Work to complete:
Copy word for word the lines from the start of the records through the line that contains "applying roof sealant", both included.

[Collected data]
━━━━━━━━━━━━━━━━━━━━

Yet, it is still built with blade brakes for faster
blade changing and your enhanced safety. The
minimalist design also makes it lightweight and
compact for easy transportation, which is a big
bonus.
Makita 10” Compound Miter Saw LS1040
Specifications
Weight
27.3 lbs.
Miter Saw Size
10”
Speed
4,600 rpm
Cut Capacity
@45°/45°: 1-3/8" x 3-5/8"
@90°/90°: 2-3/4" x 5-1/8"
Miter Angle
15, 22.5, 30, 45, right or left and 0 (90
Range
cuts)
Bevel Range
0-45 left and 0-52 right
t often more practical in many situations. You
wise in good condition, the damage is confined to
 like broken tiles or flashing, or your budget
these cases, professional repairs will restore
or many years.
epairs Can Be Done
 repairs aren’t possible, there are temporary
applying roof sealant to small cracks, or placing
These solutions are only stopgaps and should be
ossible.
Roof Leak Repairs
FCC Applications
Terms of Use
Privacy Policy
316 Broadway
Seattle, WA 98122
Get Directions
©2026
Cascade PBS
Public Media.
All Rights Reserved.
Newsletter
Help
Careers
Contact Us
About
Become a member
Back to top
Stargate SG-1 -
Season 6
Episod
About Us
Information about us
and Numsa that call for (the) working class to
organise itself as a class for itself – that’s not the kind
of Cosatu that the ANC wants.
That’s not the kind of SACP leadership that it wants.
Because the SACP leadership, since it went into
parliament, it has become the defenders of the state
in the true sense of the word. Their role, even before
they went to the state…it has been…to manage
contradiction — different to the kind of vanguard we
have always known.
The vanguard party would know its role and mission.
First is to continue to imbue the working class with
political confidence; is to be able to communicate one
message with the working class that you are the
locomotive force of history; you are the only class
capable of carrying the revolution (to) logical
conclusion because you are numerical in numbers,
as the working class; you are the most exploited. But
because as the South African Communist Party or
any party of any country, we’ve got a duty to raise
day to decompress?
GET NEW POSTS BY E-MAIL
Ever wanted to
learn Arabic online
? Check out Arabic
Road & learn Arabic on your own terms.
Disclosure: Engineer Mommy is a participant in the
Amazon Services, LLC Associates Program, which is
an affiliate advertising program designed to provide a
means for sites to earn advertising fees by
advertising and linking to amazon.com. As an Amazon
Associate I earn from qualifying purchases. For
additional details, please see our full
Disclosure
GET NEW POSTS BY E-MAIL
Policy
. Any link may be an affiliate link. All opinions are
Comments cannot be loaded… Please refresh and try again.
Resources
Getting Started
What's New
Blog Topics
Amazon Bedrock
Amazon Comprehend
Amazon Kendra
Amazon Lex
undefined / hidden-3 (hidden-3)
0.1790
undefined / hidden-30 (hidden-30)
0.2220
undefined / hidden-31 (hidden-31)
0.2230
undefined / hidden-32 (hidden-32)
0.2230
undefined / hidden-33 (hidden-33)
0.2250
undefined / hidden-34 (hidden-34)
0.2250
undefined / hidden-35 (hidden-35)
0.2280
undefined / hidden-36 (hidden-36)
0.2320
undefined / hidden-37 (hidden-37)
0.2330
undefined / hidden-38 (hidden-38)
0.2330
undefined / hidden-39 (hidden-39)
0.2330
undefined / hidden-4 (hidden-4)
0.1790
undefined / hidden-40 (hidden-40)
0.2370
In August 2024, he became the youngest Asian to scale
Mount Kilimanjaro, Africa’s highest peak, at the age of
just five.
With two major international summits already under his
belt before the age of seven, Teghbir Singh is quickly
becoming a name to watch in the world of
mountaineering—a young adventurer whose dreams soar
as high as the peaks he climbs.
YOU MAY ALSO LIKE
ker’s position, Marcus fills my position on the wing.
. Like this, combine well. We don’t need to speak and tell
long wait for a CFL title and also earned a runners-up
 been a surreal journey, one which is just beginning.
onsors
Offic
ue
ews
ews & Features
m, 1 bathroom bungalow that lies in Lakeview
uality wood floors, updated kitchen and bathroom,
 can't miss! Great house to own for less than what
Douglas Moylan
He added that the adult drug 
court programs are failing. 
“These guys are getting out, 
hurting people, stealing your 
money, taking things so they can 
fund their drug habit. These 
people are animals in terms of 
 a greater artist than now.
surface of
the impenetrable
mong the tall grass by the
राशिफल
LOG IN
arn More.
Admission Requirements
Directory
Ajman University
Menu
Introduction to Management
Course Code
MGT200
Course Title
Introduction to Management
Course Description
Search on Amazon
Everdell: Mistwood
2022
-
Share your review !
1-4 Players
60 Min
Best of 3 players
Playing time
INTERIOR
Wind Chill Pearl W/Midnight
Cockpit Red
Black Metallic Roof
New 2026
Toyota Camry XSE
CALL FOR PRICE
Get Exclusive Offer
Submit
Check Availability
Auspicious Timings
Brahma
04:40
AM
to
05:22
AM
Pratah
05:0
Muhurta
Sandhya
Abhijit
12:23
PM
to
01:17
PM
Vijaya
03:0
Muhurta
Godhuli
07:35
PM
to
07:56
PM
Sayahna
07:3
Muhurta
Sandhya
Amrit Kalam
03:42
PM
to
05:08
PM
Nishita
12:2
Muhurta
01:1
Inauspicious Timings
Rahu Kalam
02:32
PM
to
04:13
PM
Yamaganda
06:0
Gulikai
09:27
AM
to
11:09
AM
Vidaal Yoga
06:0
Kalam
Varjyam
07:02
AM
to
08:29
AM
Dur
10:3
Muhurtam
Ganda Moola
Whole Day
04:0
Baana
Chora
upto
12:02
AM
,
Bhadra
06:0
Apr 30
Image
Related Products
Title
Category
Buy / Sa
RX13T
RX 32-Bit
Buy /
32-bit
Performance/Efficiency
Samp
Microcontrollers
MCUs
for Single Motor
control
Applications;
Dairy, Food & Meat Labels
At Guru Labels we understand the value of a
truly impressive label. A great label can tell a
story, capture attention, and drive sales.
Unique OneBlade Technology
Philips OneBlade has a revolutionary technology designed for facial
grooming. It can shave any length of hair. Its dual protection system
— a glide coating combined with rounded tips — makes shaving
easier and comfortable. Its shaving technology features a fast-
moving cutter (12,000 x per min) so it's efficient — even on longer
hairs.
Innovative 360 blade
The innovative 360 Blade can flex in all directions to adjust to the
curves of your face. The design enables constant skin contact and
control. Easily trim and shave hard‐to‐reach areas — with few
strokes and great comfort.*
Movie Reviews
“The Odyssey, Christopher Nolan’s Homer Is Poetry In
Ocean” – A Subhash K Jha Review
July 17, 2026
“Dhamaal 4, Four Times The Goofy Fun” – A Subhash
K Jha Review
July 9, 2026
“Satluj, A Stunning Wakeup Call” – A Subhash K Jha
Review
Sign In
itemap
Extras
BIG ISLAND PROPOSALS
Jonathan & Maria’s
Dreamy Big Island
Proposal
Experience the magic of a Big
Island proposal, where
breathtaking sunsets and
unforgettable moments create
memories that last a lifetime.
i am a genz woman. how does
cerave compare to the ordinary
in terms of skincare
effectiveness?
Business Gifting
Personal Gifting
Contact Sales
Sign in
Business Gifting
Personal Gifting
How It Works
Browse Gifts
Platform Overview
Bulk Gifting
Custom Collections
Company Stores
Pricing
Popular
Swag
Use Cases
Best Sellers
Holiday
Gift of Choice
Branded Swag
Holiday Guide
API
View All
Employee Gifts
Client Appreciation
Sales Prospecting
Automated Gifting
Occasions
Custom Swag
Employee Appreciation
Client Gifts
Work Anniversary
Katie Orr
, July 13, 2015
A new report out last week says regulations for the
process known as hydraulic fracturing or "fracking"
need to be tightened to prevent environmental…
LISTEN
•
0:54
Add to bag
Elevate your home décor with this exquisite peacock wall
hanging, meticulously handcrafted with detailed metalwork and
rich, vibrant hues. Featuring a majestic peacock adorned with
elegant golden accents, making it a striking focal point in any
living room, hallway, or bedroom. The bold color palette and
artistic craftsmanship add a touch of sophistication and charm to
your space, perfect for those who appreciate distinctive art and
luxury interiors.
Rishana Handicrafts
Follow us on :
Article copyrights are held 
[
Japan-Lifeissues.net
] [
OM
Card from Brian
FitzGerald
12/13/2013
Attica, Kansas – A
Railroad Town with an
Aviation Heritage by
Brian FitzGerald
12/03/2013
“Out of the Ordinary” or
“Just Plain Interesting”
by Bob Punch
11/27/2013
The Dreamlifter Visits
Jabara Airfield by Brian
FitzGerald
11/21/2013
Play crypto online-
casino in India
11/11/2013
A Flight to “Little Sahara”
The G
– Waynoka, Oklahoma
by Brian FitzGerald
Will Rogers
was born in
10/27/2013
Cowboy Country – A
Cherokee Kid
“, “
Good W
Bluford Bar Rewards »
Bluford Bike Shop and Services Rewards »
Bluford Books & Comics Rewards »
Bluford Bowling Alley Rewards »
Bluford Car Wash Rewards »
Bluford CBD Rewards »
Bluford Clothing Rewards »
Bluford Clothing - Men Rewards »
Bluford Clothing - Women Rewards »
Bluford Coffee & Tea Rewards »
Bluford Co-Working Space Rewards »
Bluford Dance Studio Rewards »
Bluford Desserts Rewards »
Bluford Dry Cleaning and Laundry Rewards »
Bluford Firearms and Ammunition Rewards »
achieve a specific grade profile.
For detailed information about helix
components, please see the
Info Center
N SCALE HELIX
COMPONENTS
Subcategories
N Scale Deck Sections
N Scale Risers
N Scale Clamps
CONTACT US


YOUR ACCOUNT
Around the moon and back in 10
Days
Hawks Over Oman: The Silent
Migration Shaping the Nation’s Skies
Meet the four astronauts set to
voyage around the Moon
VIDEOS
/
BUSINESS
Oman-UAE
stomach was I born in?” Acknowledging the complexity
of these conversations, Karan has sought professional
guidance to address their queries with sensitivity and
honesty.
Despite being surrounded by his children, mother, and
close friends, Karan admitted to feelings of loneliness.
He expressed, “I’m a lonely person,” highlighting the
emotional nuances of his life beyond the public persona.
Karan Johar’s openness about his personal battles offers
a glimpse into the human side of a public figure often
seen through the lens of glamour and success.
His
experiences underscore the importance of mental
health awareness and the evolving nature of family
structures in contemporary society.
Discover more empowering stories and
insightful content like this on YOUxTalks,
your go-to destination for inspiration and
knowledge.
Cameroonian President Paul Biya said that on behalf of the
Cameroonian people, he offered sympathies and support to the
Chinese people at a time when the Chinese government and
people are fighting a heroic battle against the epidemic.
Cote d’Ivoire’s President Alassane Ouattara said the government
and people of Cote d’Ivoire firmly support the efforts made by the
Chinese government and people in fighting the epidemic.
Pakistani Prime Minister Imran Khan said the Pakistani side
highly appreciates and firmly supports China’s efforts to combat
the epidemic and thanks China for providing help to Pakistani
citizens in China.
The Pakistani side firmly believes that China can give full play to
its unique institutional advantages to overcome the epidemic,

━━━━━━━━━━━━━━━━━━━━

Answer to the problem:
Yet, it is still built with blade brakes for faster
blade changing and your enhanced safety. The
minimalist design also makes it lightweight and
compact for easy transportation, which is a big
bonus.
Makita 10” Compound Miter Saw LS1040
Specifications
Weight
27.3 lbs.
Miter Saw Size
10”
Speed
4,600 rpm
Cut Capacity
@45°/45°: 1-3/8" x 3-5/8"
@90°/90°: 2-3/4" x 5-1/8"
Miter Angle
15, 22.5, 30, 45, right or left and 0 (90
Range
cuts)
Bevel Range
0-45 left and 0-52 right
t often more practical in many situations. You
wise in good condition, the damage is confined to
 like broken tiles or flashing, or your budget
these cases, professional repairs will restore
or many years.
epairs Can Be Done
 repairs aren’t possible, there are temporary
applying roof sealant to small cracks, or placing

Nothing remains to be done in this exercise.